◆ **EXERCISE DESCRIPTION**:
If a line in the data below contains "spre", copy it.

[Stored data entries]
□ □ □ □ □
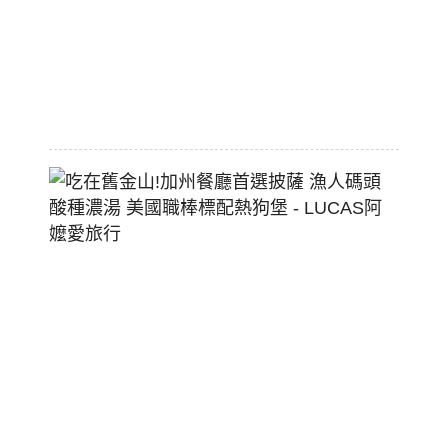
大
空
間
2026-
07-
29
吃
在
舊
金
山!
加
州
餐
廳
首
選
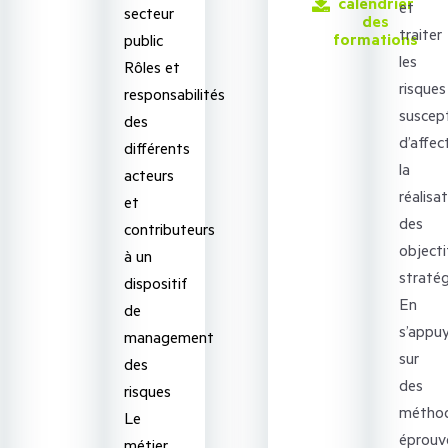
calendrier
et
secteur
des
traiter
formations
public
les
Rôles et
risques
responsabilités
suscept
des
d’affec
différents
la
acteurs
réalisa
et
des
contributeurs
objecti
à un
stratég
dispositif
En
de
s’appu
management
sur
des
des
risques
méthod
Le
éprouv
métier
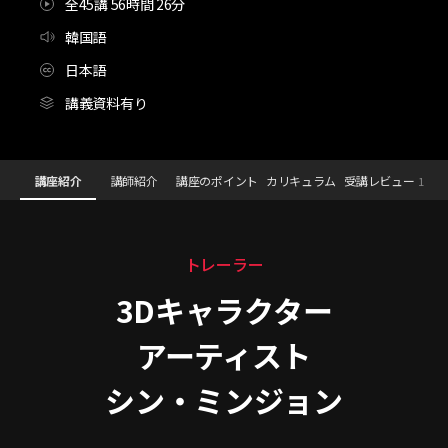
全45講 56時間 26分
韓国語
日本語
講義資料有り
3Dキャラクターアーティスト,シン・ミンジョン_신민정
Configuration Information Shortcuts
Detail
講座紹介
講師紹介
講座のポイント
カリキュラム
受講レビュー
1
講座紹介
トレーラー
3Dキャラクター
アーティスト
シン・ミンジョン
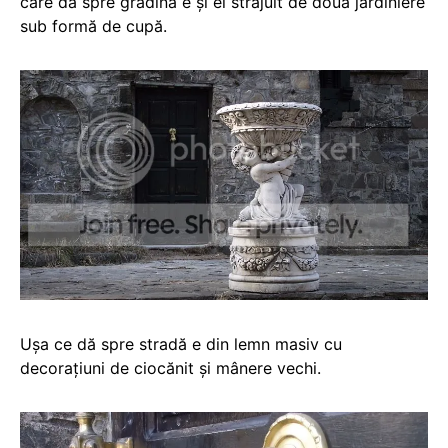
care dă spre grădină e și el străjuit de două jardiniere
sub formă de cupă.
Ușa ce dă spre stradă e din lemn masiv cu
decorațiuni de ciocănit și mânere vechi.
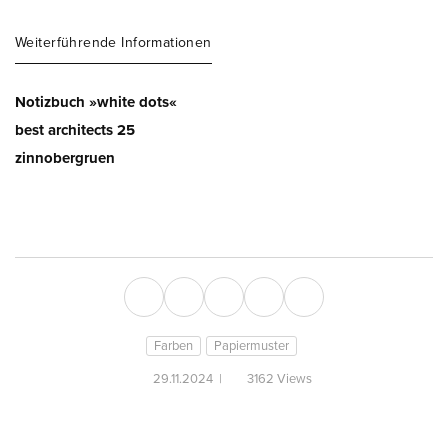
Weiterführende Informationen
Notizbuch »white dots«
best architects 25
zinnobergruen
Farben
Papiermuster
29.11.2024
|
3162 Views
□ □ □ □ □
◆ **PROBLEM SOLUTION**:
care dă spre grădină e și el străjuit de două jardiniere
Ușa ce dă spre stradă e din lemn masiv cu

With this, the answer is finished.